Why the tech industry can’t “go on the offensive” against IP laws

It’s SOPA blackout day today.

At Hacker News, most SOPA related stories have a comment something like “It is time to stop being defensive. The tech sector has lots of money, it should get together to lobby and go on the offensive against the RIAA and MPAA instead”

What no one seems to realize is that the large players in “the tech sector” generally do not have interests which align well with one another.

The biggest us tech companies by market cap are:

  • Apple
  • Microsoft
  • IBM
  • Google
  • Oracle
  • Intel
  • Verizon
  • Cisco
  • Qualcomm
  • Amazon

Why would Microsoft, IBM and Oracle lobby for a decrease in copyright length (as has been suggested)[1]. Why would Apple, Intel, Cisco and Qualcomm lobby for patent reform when a great deal of their value is in the form of patents?
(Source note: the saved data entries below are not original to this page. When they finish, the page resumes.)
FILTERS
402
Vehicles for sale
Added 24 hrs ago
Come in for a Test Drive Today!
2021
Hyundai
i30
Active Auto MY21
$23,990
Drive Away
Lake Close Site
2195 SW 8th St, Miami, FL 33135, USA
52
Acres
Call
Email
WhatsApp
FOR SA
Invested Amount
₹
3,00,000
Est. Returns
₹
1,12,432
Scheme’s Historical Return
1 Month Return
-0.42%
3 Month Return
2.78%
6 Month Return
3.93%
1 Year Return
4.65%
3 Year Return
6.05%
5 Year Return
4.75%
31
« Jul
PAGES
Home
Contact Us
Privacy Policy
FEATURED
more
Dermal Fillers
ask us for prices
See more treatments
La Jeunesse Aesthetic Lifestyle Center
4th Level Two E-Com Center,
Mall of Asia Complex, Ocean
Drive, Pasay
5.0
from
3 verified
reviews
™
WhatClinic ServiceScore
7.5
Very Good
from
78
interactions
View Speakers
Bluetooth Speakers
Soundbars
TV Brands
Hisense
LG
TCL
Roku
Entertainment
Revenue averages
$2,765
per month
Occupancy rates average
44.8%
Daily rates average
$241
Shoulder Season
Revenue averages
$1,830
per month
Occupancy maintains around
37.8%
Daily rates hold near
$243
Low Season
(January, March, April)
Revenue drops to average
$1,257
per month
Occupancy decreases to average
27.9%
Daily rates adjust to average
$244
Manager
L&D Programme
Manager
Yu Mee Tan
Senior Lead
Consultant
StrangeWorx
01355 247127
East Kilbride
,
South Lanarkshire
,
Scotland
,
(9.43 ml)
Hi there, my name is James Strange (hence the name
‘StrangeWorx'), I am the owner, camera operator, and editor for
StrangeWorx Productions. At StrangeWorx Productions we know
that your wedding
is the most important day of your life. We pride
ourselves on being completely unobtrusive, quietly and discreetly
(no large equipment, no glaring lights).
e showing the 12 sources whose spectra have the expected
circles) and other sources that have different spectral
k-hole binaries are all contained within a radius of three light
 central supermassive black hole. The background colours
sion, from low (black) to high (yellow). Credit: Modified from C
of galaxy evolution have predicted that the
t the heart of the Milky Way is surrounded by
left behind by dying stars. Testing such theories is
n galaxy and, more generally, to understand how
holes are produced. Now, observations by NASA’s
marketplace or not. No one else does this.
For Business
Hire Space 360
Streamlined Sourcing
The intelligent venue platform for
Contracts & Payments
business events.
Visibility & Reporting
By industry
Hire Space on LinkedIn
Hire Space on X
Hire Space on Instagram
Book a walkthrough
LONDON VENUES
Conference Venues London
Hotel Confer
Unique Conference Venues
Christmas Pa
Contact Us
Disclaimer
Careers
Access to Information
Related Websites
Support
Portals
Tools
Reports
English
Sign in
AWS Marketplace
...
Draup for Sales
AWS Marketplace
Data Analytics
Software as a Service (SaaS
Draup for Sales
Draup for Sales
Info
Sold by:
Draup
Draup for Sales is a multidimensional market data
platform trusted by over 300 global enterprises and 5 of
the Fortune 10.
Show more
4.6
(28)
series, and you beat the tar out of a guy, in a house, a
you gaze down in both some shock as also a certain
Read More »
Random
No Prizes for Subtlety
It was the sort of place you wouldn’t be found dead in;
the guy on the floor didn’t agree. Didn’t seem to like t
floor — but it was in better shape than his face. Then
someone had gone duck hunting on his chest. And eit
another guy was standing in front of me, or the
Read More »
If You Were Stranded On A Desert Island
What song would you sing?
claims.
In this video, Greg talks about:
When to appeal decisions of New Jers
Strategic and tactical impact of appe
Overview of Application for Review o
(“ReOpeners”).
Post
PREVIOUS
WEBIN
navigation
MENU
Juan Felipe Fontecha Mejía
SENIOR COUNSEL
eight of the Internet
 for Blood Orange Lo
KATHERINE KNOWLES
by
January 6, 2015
If I was trying to organize a “tech lobby group” I’d lobby on two things:

  1. Hands off the Internet. I don’t think this needs explaining, but will be a hard, hard fight. All tech companies should benefit from this.
  2. Compulsory licensing of streaming video. Currently music streaming is compulsory licensed (which allows Pandora etc to exist), and this arrangement should be extended to video. This would enable a huge number of video-related startups to legally build innovative solutions around copyrighted materials, while still giving revenue to the owners of the content owners. Every tech company would benefit either directly or indirectly from this. Also, the MPAA would hate it (even if they should be lobbying for it themselves).

[1]  http://news.ycombinator.com/item?id=3476826




One thought on “Why the tech industry can’t “go on the offensive” against IP laws

  1. It’s not the “tech” industry that has to go on the offensive, just the “web” industry and every single person who uses the Internet and cares about ensuring the freedom of the Internet in the future.